§ **PROBLEM TO SOLVE**
Pictures aside, each record should be reproduced exactly.

§ **MATERIAL FOR THE TASK**

+---+

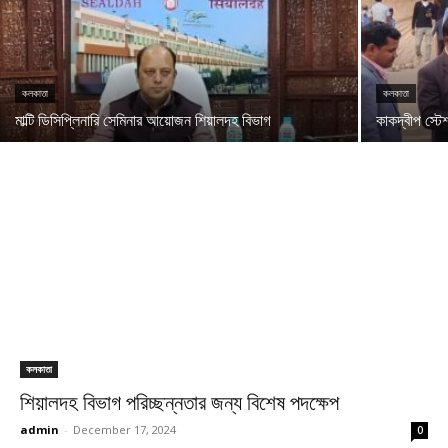
কলকাতা
কলকাতা
মাল্টি ডিসিপ্লিনারি সেমিনার আয়োজন শিয়ালদহ বিভাগ
কাকদ্বীপ স্টে
কলকাতা
শিয়ালদহ বিভাগ পরিচ্ছন্নতার জন্য বিশেষ পদক্ষেপ
admin
-
December 17, 2024
0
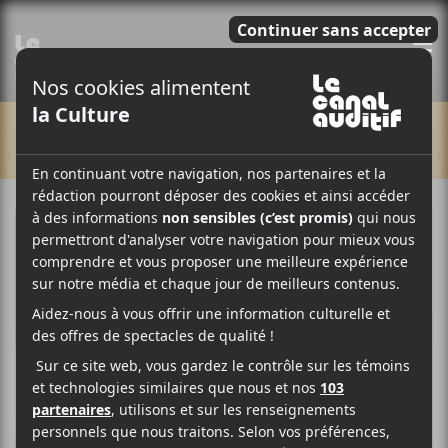
E
CHRONIQUES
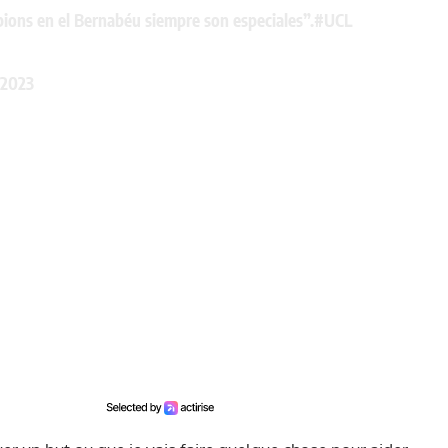
ions en el Bernabéu siempre son especiales”.
#UCL
 2023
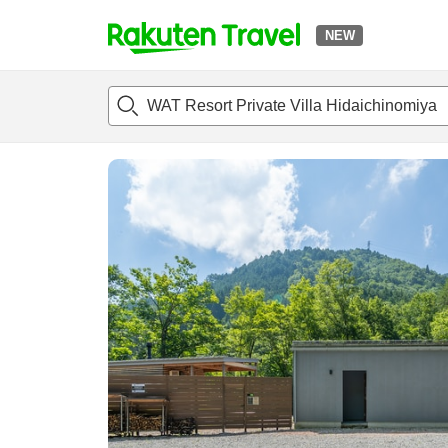
NEW
t
แนะนำที่พัก
ห้องพักและแพลนพัก
รีวิว
สิ่่งอำนวยความสะด
o
p
P
a
g
e
_
s
e
a
r
c
h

+---+

§ **OUTPUT**
কলকাতা
কলকাতা
মাল্টি ডিসিপ্লিনারি সেমিনার আয়োজন শিয়ালদহ বিভাগ
কাকদ্বীপ স্টে
কলকাতা
শিয়ালদহ বিভাগ পরিচ্ছন্নতার জন্য বিশেষ পদক্ষেপ
admin
-
December 17, 2024
0
E
CHRONIQUES
ions en el Bernabéu siempre son especiales”.
#UCL
 2023
NEW
t
แนะนำที่พัก
ห้องพักและแพลนพัก
รีวิว
สิ่่งอำนวยความสะด
o
p
P
a
g
e
_
s
e
a
r
c
h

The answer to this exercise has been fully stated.